What needs to be done:
Please return only the lines from the one showing "pas encore totalement terminé avec les" to the end of the entries, keeping both ends and dropping every picture.

[Page images and extracted text]
● ● ● ● ● ● ●
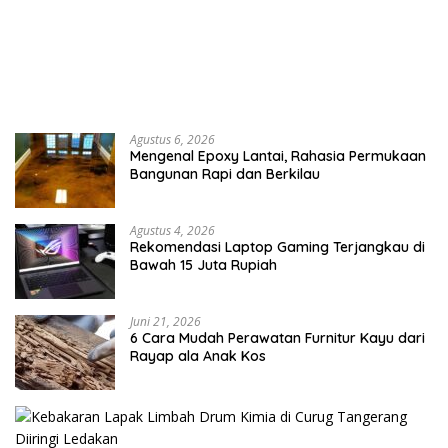
Agustus 6, 2026
Mengenal Epoxy Lantai, Rahasia Permukaan
Bangunan Rapi dan Berkilau
Agustus 4, 2026
Rekomendasi Laptop Gaming Terjangkau di
Bawah 15 Juta Rupiah
Juni 21, 2026
6 Cara Mudah Perawatan Furnitur Kayu dari
Rayap ala Anak Kos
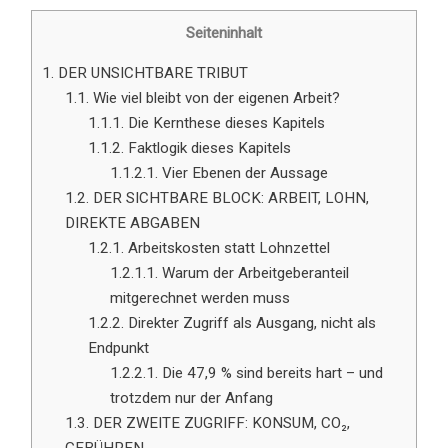
Seiteninhalt
1.
DER UNSICHTBARE TRIBUT
1.1.
Wie viel bleibt von der eigenen Arbeit?
1.1.1.
Die Kernthese dieses Kapitels
1.1.2.
Faktlogik dieses Kapitels
1.1.2.1.
Vier Ebenen der Aussage
1.2.
DER SICHTBARE BLOCK: ARBEIT, LOHN,
DIREKTE ABGABEN
1.2.1.
Arbeitskosten statt Lohnzettel
1.2.1.1.
Warum der Arbeitgeberanteil
mitgerechnet werden muss
1.2.2.
Direkter Zugriff als Ausgang, nicht als
Endpunkt
1.2.2.1.
Die 47,9 % sind bereits hart – und
trotzdem nur der Anfang
1.3.
DER ZWEITE ZUGRIFF: KONSUM, CO₂,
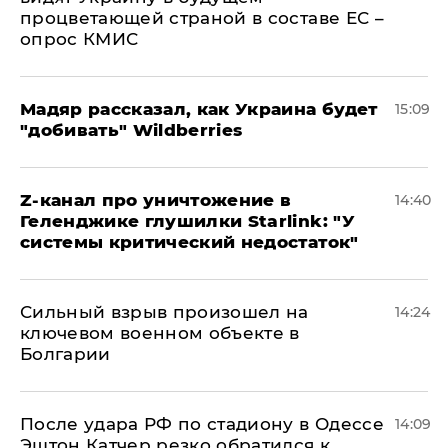
процветающей страной в составе ЕС –
опрос КМИС
Мадяр рассказал, как Украина будет
15:09
"добивать" Wildberries
Z-канал про уничтожение в
14:40
Геленджике глушилки Starlink: "У
системы критический недостаток"
Сильный взрыв произошел на
14:24
ключевом военном объекте в
Болгарии
После удара РФ по стадиону в Одессе
14:09
Эштон Катчер резко обратился к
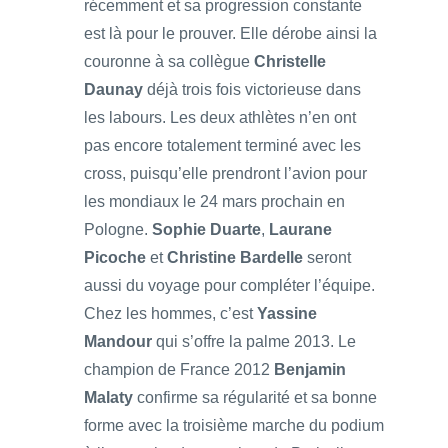
récemment et sa progression constante
est là pour le prouver. Elle dérobe ainsi la
couronne à sa collègue
Christelle
Daunay
déjà trois fois victorieuse dans
les labours. Les deux athlètes n’en ont
pas encore totalement terminé avec les
cross, puisqu’elle prendront l’avion pour
les mondiaux le 24 mars prochain en
Pologne.
Sophie Duarte
,
Laurane
Picoche
et
Christine Bardelle
seront
aussi du voyage pour compléter l’équipe.
Chez les hommes, c’est
Yassine
Mandour
qui s’offre la palme 2013. Le
champion de France 2012
Benjamin
Malaty
confirme sa régularité et sa bonne
forme avec la troisième marche du podium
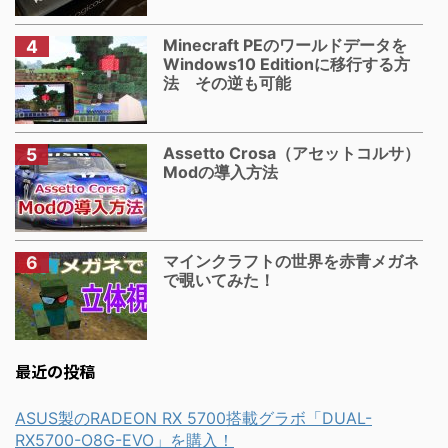
Minecraft PEのワールドデータを
Windows10 Editionに移行する方
法 その逆も可能
Assetto Crosa（アセットコルサ）
Modの導入方法
マインクラフトの世界を赤青メガネ
で覗いてみた！
最近の投稿
ASUS製のRADEON RX 5700搭載グラボ「DUAL-
RX5700-O8G-EVO」を購入！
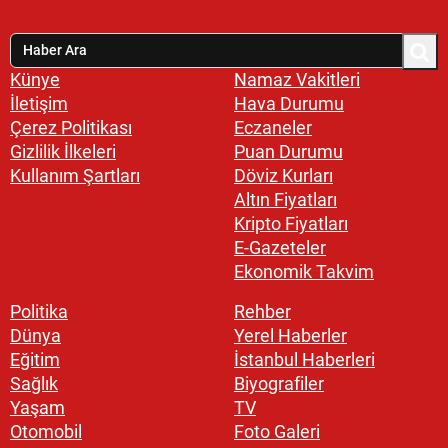
Künye
Namaz Vakitleri
İletişim
Hava Durumu
Çerez Politikası
Eczaneler
Gizlilik İlkeleri
Puan Durumu
Kullanım Şartları
Döviz Kurları
Altın Fiyatları
Kripto Fiyatları
E-Gazeteler
Ekonomik Takvim
Politika
Rehber
Dünya
Yerel Haberler
Eğitim
İstanbul Haberleri
Sağlık
Biyografiler
Yaşam
TV
Otomobil
Foto Galeri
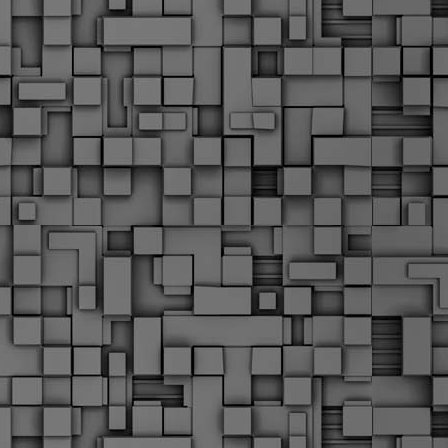
α
δ
α
Τ
ε
Π
ε
δ
F
►
F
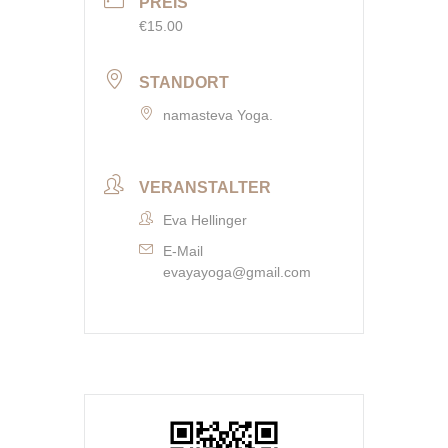
PREIS
€15.00
STANDORT
namasteva Yoga.
VERANSTALTER
Eva Hellinger
E-Mail
evayayoga@gmail.com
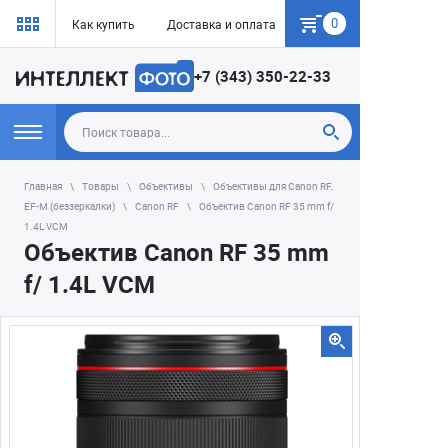
0
Как купить
Доставка и оплата
Гарантия
+7 (343) 350-22-33
Главная
Товары
Объективы
Объективы для Canon RF,
EF-M (беззеркалки)
Canon RF
Объектив Canon RF 35 mm f/
1.4L VCM
Объектив Canon RF 35 mm
f/ 1.4L VCM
● ● ● ● ● ● ●
Exercise response:
pas encore totalement terminé avec les
cross, puisqu’elle prendront l’avion pour
les mondiaux le 24 mars prochain en
Pologne.
Sophie Duarte
,
Laurane
Picoche
et
Christine Bardelle
seront
aussi du voyage pour compléter l’équipe.
Chez les hommes, c’est
Yassine
Mandour
qui s’offre la palme 2013. Le
champion de France 2012
Benjamin
Malaty
confirme sa régularité et sa bonne
forme avec la troisième marche du podium
Minecraft PEのワールドデータを
Windows10 Editionに移行する方
法 その逆も可能
Assetto Crosa（アセットコルサ）
Modの導入方法
マインクラフトの世界を赤青メガネ
で覗いてみた！
最近の投稿
ASUS製のRADEON RX 5700搭載グラボ「DUAL-
RX5700-O8G-EVO」を購入！
Künye
Namaz Vakitleri
İletişim
Hava Durumu
Çerez Politikası
Eczaneler
Gizlilik İlkeleri
Puan Durumu
Kullanım Şartları
Döviz Kurları
Altın Fiyatları
Kripto Fiyatları
E-Gazeteler
Ekonomik Takvim
Politika
Rehber
Dünya
Yerel Haberler
Eğitim
İstanbul Haberleri
Sağlık
Biyografiler
Yaşam
TV
Otomobil
Foto Galeri
α
δ
α
Τ
ε
Π
ε
δ
F
►
F
PREIS
€15.00
STANDORT
namasteva Yoga.
VERANSTALTER
Eva Hellinger
E-Mail
evayayoga@gmail.com
0
Как купить
Доставка и оплата
Гарантия
+7 (343) 350-22-33
Главная
Товары
Объективы
Объективы для Canon RF,
EF-M (беззеркалки)
Canon RF
Объектив Canon RF 35 mm f/
1.4L VCM
Объектив Canon RF 35 mm
f/ 1.4L VCM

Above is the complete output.